In the few weeks left of the 109th Congress, the lame-duck Senate should pass Sen. James Inhofe's (R-Okla.) eminent-domain bill, says the Washington Times.

This bill withholds federal economic-development money for two years from states and municipalities which seize unblighted private property, as occurred in the Kelo vs. New London case, for developers to build condos, shopping malls or other projects outside traditional eminent-domain bounds (highways and rails, for instance). 

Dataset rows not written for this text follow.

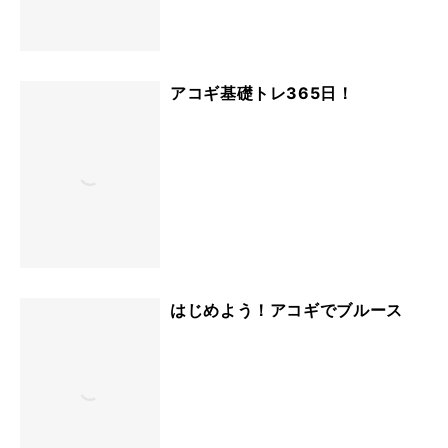
アコギ基礎トレ365日！
はじめよう！アコギでブルース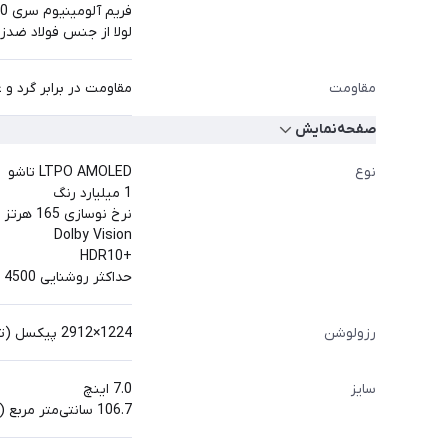
فریم آلومینیوم سری 6000
لولا از جنس فولاد ضدز
مقاومت
مقاومت در برابر گرد و غبار و آب با گواهی IP48 (گردوغبار > 1
صفحه‌نمایش
نوع
LTPO AMOLED تاشو
1 میلیارد رنگ
نرخ نوسازی 165 هرتز
Dolby Vision
+HDR10
حداکثر روشنایی 4500 نیت
رزولوشن
1224×2912 پیکسل (تراکم ~464 پیکسل بر اینچ)
سایز
7.0 اینچ
106.7 سانتی‌متر مربع (حدود 84.1٪ نسبت نمایشگر به بدنه)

A national backlash against such takings is underway, with good reason.  It has manifested itself most recently in the passage of nine state ballot initiatives to limit government eminent-domain powers:

  • Voters in Arizona, Georgia, Florida, Michigan, Nevada, New Hampshire, North Dakota, Oregon and South Carolina all passed restrictions on last week's ballots.
  • Three states that rejected limits -- California, Idaho and Washington -- might also have passed them if the restrictions were not so overreaching.
  • The measures required compensation for land-use and zoning regulations' effects on property-holders' income, which undoubtedly would have been abuse-prone -- not to mention costly for most state and local governments.

Undergirding this is sheer voter revulsion at the image of government seizing a modest but unblighted home like Susette Kelo's, the home she grew up in, to make way for condos and shopping -- all under the guise of "economic development."  Quite reasonably, voters don't want the same thing to happen to their hard-earned investments. Who can blame them?

Passing Inhofe's bill would do right by taxpayers and property owners.  The Times sees no reason why the federal government must help land-grabbing state and local governments in the sordid business of seizing people's homes simply because those governments prefer a tonier clientele.